Step 1.2 - programmers interface

Uses cases define user actions performed on your application. You have to design and implement a (graphical) user interfaces later. Later, not now.

Now you have to derive a programmers interface from your use cases that will serve the later GUI. Create a project and define your interface like

public interface YourApplicationAPI {
}

Now, read your use cases and find required methods in your API. A send message use case will require a method like sendMessage(String message);. Add it.

public interface YourApplicationAPI {
    void sendMessage(String message);
}

Go ahead with all use case and write it down. Do not seek perfection. It is still a sketch and we are still in design phase. A 80 % draft will do. You need to get a feeling of your application in this stage of design.

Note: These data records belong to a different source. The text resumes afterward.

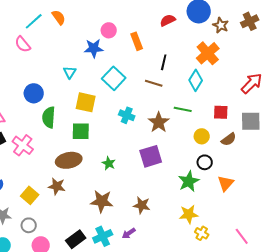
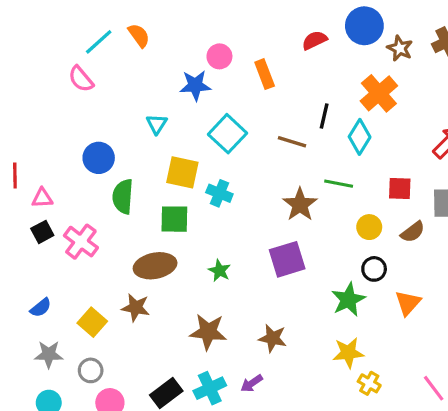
black line: (164, 62) -> (324, 116), moved
cyan cross: (127, 115) -> (219, 193), moved

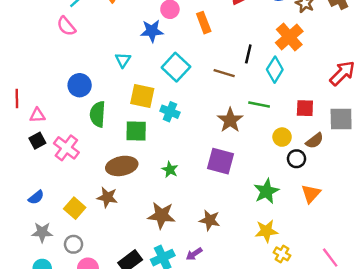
purple square: (287, 259) -> (221, 161), turned 32
black circle: (374, 269) -> (296, 159), moved

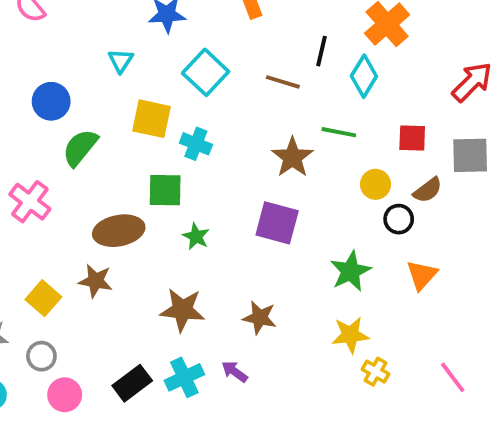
green semicircle: (98, 114) -> (80, 148), turned 35
green square: (136, 131) -> (165, 190), moved
purple arrow: (194, 254) -> (235, 372), turned 70

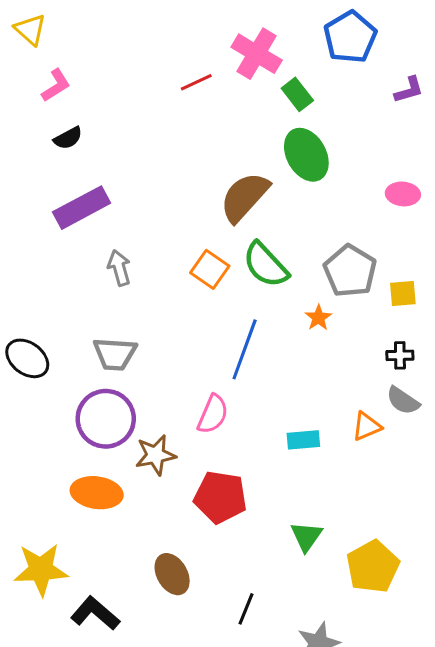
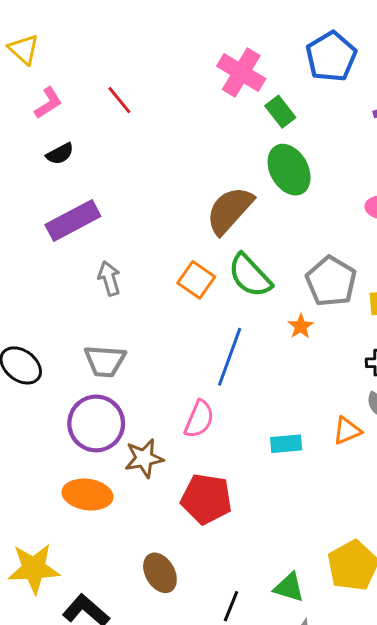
red line: (196, 82) -> (119, 100), moved, turned 76
green triangle: (306, 536) -> (289, 587), moved, turned -48

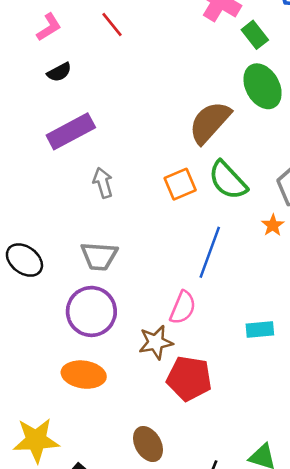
orange square: (196, 280) -> (180, 184), turned 32
brown star: (144, 458) -> (156, 342), moved

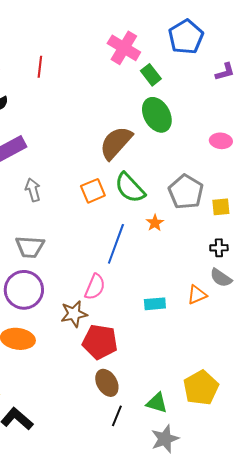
red line: (112, 25) -> (40, 67), turned 45
orange star: (273, 225) -> (155, 223), moved
brown ellipse: (148, 444) -> (107, 383), moved

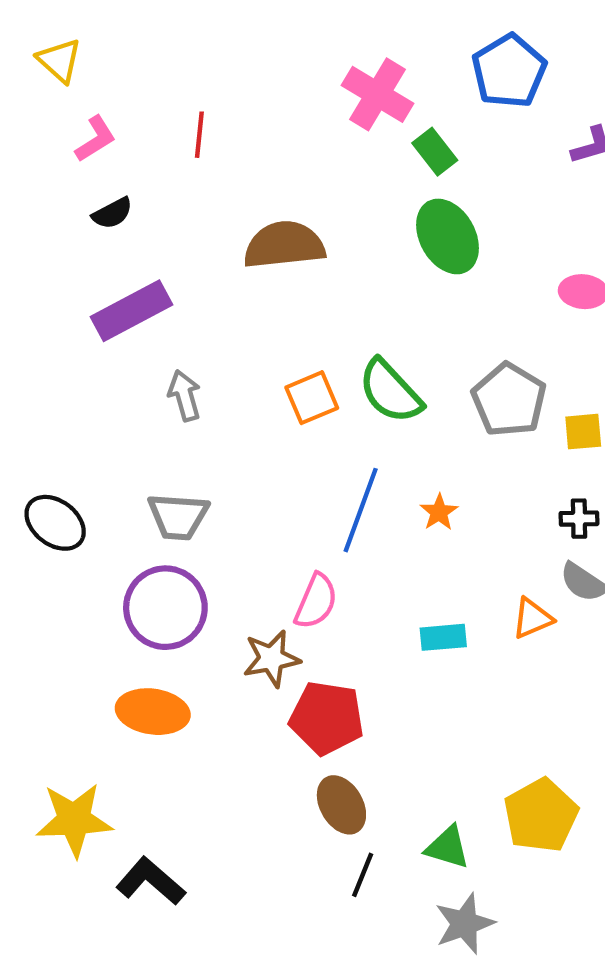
brown semicircle: (116, 143) -> (284, 245), moved, turned 42
orange star: (155, 223) -> (439, 512), moved

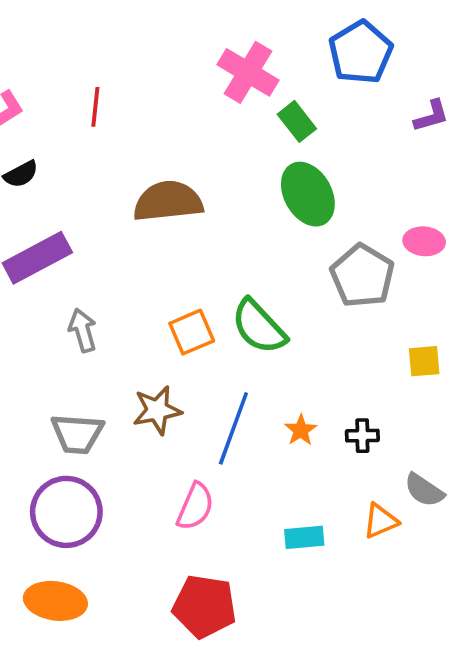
gray pentagon: (509, 400) -> (362, 276), moved
black cross: (579, 519) -> (362, 436), moved
brown star: (271, 659) -> (157, 410), moved

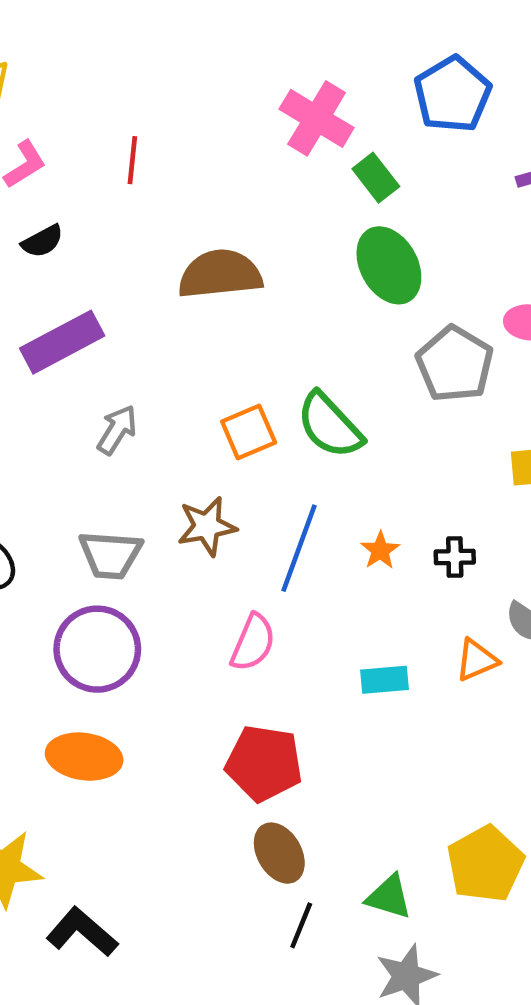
gray arrow: (83, 330) -> (117, 430), turned 48

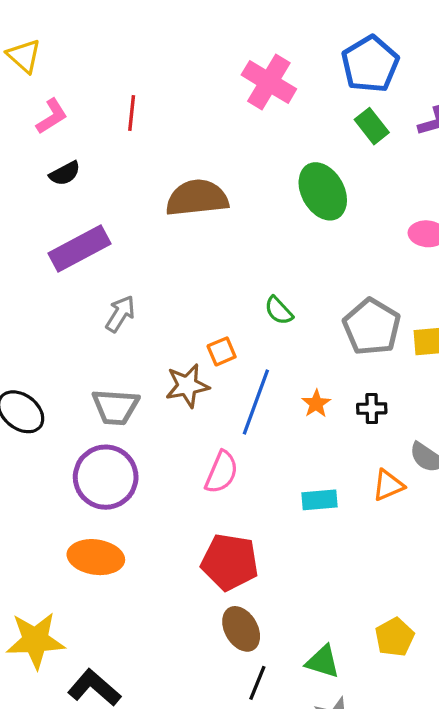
green rectangle: (376, 178) -> (372, 126), moved
gray pentagon: (455, 364) -> (372, 327), moved
green semicircle: (330, 425) -> (279, 311), size x0.6
orange square: (249, 432) -> (222, 351), moved, size x0.7
yellow pentagon: (485, 864) -> (395, 637), size x0.7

Note: Some applications have a status. Round based games have. Chess players for instance are either active or passive. Some statuses are set from outside, some are changed by application logic from inside. Messenger applications rarely have a status except blocking. Maybe you have something like this:

public interface YourApplicationAPI {
    void sendMessage(String message);
    void blockUser(String userID);
}

Step 1.3 - data structures

An object-oriented API usually comprises data structures described by interfaces. A message in a messenger application could have two parts: message and recipient. There are two ways to describe a send method in the interface.

void sendMessage(String recipient, String message) throws Exception;
}

We could define a message interfaces:

interface Message {
    String getRecipient();
    String getMessage();
}

...
    void sendMessage(Message message) throws Exception;
...
}

Both variants will do. We prefer the latter not only due to ASAP, though. Why? We focus on data structures. Data are transmitted in any distributed application, no matter if centralized or decentralized. Sooner or later, programmers have to define data structures.

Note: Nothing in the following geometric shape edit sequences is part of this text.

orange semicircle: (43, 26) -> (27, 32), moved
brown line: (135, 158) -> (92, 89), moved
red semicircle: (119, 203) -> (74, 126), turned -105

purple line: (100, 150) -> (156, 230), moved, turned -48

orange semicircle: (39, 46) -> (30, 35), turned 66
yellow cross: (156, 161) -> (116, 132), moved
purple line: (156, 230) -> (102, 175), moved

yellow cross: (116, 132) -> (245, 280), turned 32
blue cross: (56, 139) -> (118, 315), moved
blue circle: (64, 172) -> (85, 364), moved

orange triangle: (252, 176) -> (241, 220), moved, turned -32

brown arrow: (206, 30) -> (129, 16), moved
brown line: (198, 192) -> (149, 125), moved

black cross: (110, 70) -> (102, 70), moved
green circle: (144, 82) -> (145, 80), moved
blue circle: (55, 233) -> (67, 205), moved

There are frameworks which help you with that, like hibernate, Room to just name a few. They help to write data into a data base. That is no help here. We need code that allows sending structured data from you application to another one – regardless if it is a server or peer.

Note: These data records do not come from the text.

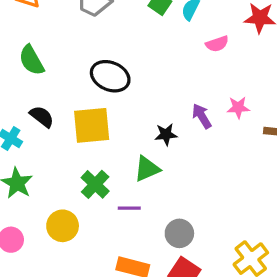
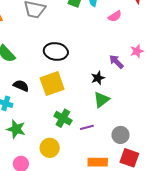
green triangle: (147, 169) -> (101, 100), moved

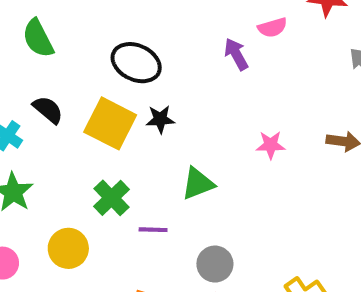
pink star: (137, 51) -> (271, 145), moved
purple arrow: (116, 62) -> (236, 54), moved
black star: (98, 78) -> (160, 119), moved
yellow square: (52, 84) -> (110, 123), turned 30

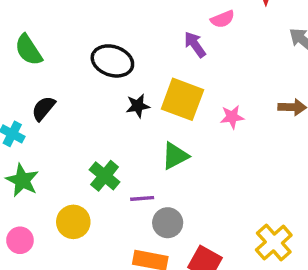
black semicircle: (48, 110) -> (43, 108), turned -84
yellow square: (110, 123) -> (182, 99), moved
gray circle: (215, 264) -> (168, 223), moved

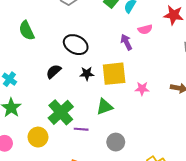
yellow square: (182, 99) -> (114, 74), turned -35
black semicircle: (43, 108) -> (54, 71), moved
green cross: (105, 176) -> (61, 112), size x1.4
gray circle: (168, 223) -> (116, 142), moved

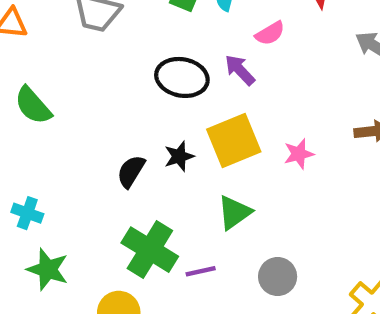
black ellipse: (76, 45) -> (182, 77), moved
black semicircle: (54, 71) -> (131, 171), moved

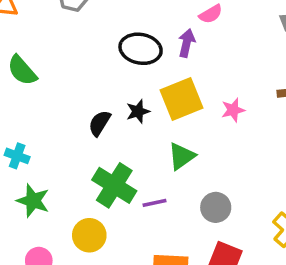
purple arrow: (240, 70) -> (187, 43), turned 56

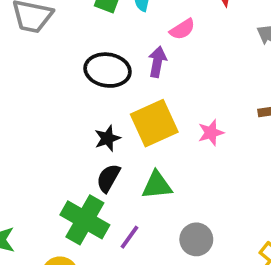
black semicircle: (100, 123) -> (108, 178), moved
green triangle: (182, 156) -> (157, 185), turned 32
purple line: (155, 203) -> (130, 237), turned -40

We need code for serialization and de-serialization of structured data. We do not need it in this step but very soon. API design has an impact in data structures. It is a good time to think about it.

This code must convert structured data into a byte array and vice versa. Java offers object serialisation. That’s good but binds you to this programming language. That’s not a huge drawback. You can be on the safe side and use ASAPSerialization. Here is an example.

class MessageSerializer implements Message {
    private String recipient, message;
    private byte[] serializedMessage;

    MessageSerializer(String recipient, String message) {
        this.recipient = recipient;
        this.message = message;
        this.serialize();
    }

    MessageSerializer(byte[] serializedMessage) {
        this.serializedMessage = serializedMessage;
        this.deserialize();
    }

    private void serialize() {
        ByteArrayOutputStream baos = new ByteArrayOutputStream();
        ASAPSerialization.writeCharSequenceParameter(this.recipient, baos);
        ASAPSerialization.writeCharSequenceParameter(this.message, baos);
        this.serializedMessage = baos.toByteArray();
    }

    private void deserialize() {
        InputStream is = new ByteArrayInputStream(this.serializedMessage);
        this.recipient = ASAPSerialization.readCharSequenceParameter(is);
        this.message = ASAPSerialization.readCharSequenceParameter(is);
    }

    String getRecipient() { return this.recpient;}
    String getMessage() { return this.message;}
    byte[] getSerializedMessage() { return this.serializedMessage;}
}

Results

You have produced a first sketch of your API that allows for implementation of user interfaces. You also have a clear understanding of how you could (de-) serialize data which come and go through your API.

Congratulations. Next step awaits you.